The new Darktrace/Cloud solution provides security teams better visibility into cloud architectures. This is to deliver strong threat detection and response and stop misconfigurations.
Cloud environments change rapidly, often suffer from misconfigurations and increasingly incorporate new technology such as containers, Kubernetes and microservices. Good visibility and being able to prevent and resolve misconfigurations is essential for this, according to Darktrace. Especially for detecting existing and upcoming threats.
Darktrace/Cloud provides an understandable view of cloud architectures, real-time cloud-based threat detection and response functionality. In addition, the tool provides security teams with the necessary recommendations that allow them to take immediate action, including resolving misconfigurations in cloud environments. In addition, this strong understanding of cloud architectures should improve compliance.

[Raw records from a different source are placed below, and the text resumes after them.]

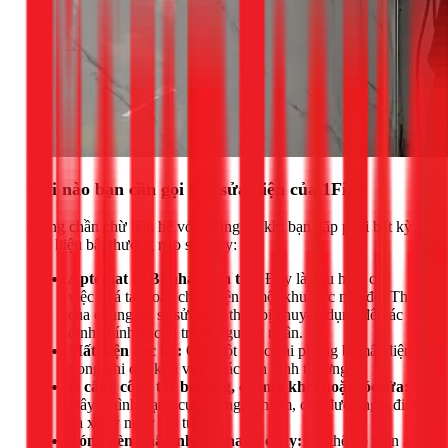
Khi nào bạn cần gọi thợ sửa điện của 1Fix?
Đừng chần chừ liên hệ với chúng tôi khi bạn gặp phải bất kỳ
dấu hiệu bất thường nào sau đây:
Aptomat (CB) nhảy liên tục:
Đây là dấu hiệu của
việc quá tải hoặc chập điện ở một khu vực nào đó. Thợ
của chúng tôi sẽ sử dụng thiết bị chuyên dụng để xác
định chính xác vị trí và nguyên nhân.
Mất điện cục bộ:
Chỉ một hoặc vài phòng bị mất điện
trong khi các khu vực khác vẫn bình thường.
Ổ cắm, công tắc bị nóng, có mùi khét hoặc tóe lửa:
Đây là tình trạng cực kỳ nguy hiểm, cần được ngắt điện
và xử lý ngay lập tức.
Bóng đèn nhấp nháy, nhanh cháy:
Có thể do điện áp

The AI-based solution gives users various functionality. Among other things, it provides clear insight and model construction of the cloud infrastructure in use. This is based on configuration, network and IAM data. Based on this, insightful patterns are created for cloud resources, identities and services. This should improve the recognition of anomalies and unknown threats.
Real-time threat detection and response
Another feature is the -earlier mentioned- real-time cloud-based threat detection and response. This functionality has a dynamic view of known and emerging threats in cloud environments.
Universal attack path modeling provides security experts with a dynamic overview of where attackers might strike later within cloud or network environments.
In addition, Darktrace/Cloud provides functionality that allows security administrators to compare cloud configurations against standard compliance frameworks via prioritized cloud posture management. When they encounter certain misconfigurations, the solution provides an overview of what should be fixed first. This is based on a risk profile composed of security and business context. The tool also provides a roadmap for this.
Other features in Darktrace/Cloud include a cost savings tool to better allocate cloud resources, enhanced communication and collaboration capabilities for streamlining workflows between security and DevOps teams and various flexible deployment options.
Darktrace/Cloud is available immediately for AWS’ public cloud in the AWS Marketplace.